“You’re not special”

David McCullough Jr. seems to be all over the news these days as a result of his commencement address at Wellesley (MA) High School, where he teaches.

Or, you can read the text of the speech here.

Press reports seemed to portray it as a condemnation of “kids these days,” but that totally misses the point in my view. Moreover, those who feel that McCullough’s remarks were in poor taste are both missing the point and proving it simultaneously.

From my perspective, what McCullough is really condemning are certain aspects of American educational culture in the 21st century. In fact, it seemed to me that he was speaking as much to the adults at the ceremony as to the graduates. Especially here:

As a consequence, we cheapen worthy endeavors, and building a Guatemalan medical clinic becomes more about the application to Bowdoin than the well-being of Guatemalans.  It’s an epidemic — and in its way, not even dear old Wellesley High is immune… one of the best of the 37,000 nationwide, Wellesley High School… where good is no longer good enough, where a B is the new C, and the midlevel curriculum is called Advanced College Placement.  And I hope you caught me when I said “one of the best.”  I said “one of the best” so we can feel better about ourselves, so we can bask in a little easy distinction, however vague and unverifiable, and count ourselves among the elite, whoever they might be, and enjoy a perceived leg up on the perceived competition.  But the phrase defies logic.  By definition there can be only one best.  You’re it or you’re not.

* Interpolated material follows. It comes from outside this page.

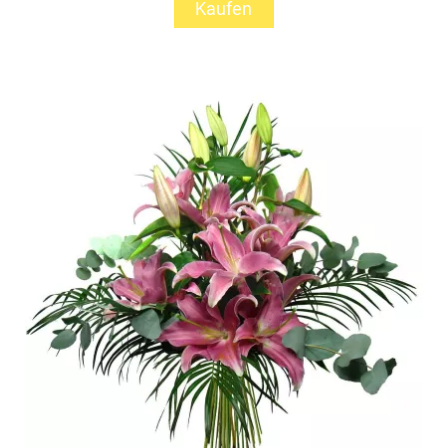
Kaufen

This may be my own bias, but I read those last couple of lines as: “And who cares if we’re the best? That’s not the point!” After all, he begins his next paragraph by saying, “If you’ve learned anything in your years here I hope it’s that education should be for, rather than material advantage, the exhilaration of learning.”

Perhaps the media is blind to that culture and McCullough’s message because they tend to perpetuate the very hyper-competitiveness he critiques, what with their national rankings of high schools and all. It’s adults who create—and buy into the importance of—those rankings, which are often based simply on the number of students taking AP-type exams. And it’s those rankings that tell students, in turn, that they are “special.” (Coincidentally, it’s also those same school rankings that can drive property values up or down, thereby conveying the “material advantage” that McCullough says education is precisely not for.)

Coincidentally, if David McCullough weren’t the son of David McCullough, I suspect this speech gets nowhere near the attention it has gotten. And that, in and of itself, says an awful lot about which kids we as a society think are special.

So, again… it’s not a speech about “kids these days,” contrary to what the media may lead you to believe. If anything, it’s a speech about how some adults these days are distorting the values of education, thereby doing kids (not to mention society) a grave disservice.

  1. Nic said:

    I have to confess, I was one of those all ready to start ranting about this speech. Fortunately, I listened to it first and read a transcript before making a complete idiot of myself. To be honest, the only thing I can say against the speech is that it was perhaps a little ambitious considering he was talking to a secondary school audience. Of course, as you point out, it wasn’t just the graduates he was speaking to, so perhaps that one point isn’t even relevant.

    This speech is not intended to crush dreams, quite the opposite. He isn’t saying “you’re not special and never will be”, nor is he saying “you’re worthless and always will be”. Any teacher who says those things to any pupil has no business being a teacher. The way I’m reading the speech is that he’s saying that special shouldn’t be something you aspire to in itself, it should be a by-product of your aspirations. That no-one has some kind of “Divine Right” to special. Those lines about climbing the mountain to see the world, not so that the world can see you, the ones about learning for the joy of learning, how can they be construed as anything other than encouraging those graduates to get out there and do what they want to do, what they love, not what will make them “special” in the eyes of others?

    And really, isn’t that often what “special” is? What others think of us? Me, I was an average student, I got average results, there’s nothing special about my intellect, nothing special about the way I look, nothing special about me at all. But when I was working in a supermarket during uni, there was this elderly lady who always came to my checkout and always told me “I like to come to you because your smile brightens my day”. You’d better believe she was special to me and presumably, I was special to her, just because of my smile. I always made sure I had a smile for her, not because I had my manager breathing down my neck (I can’t say that I was a stellar example of customer service when faced with hostile customers) but because I knew that my smile was making a small difference to her.

    Personally, I think these graduates will look back on this speech and feel grateful for it. I know I would have done. To this day, I’m convinced that our graduation speaker was a hologram being broadcast from another planet, as he clearly had absolutely no idea what the graduate jobs market was like out there. Either that, or he had some official threatening him with disembowlment if he so much as hinted at reality. What we really needed to hear was that things were hard and we were likely to have a tough time but to hang on in there, we’d be ok with persistence. That, at least, would have been truthful. No-one wants to leave university feeling immensely patronised.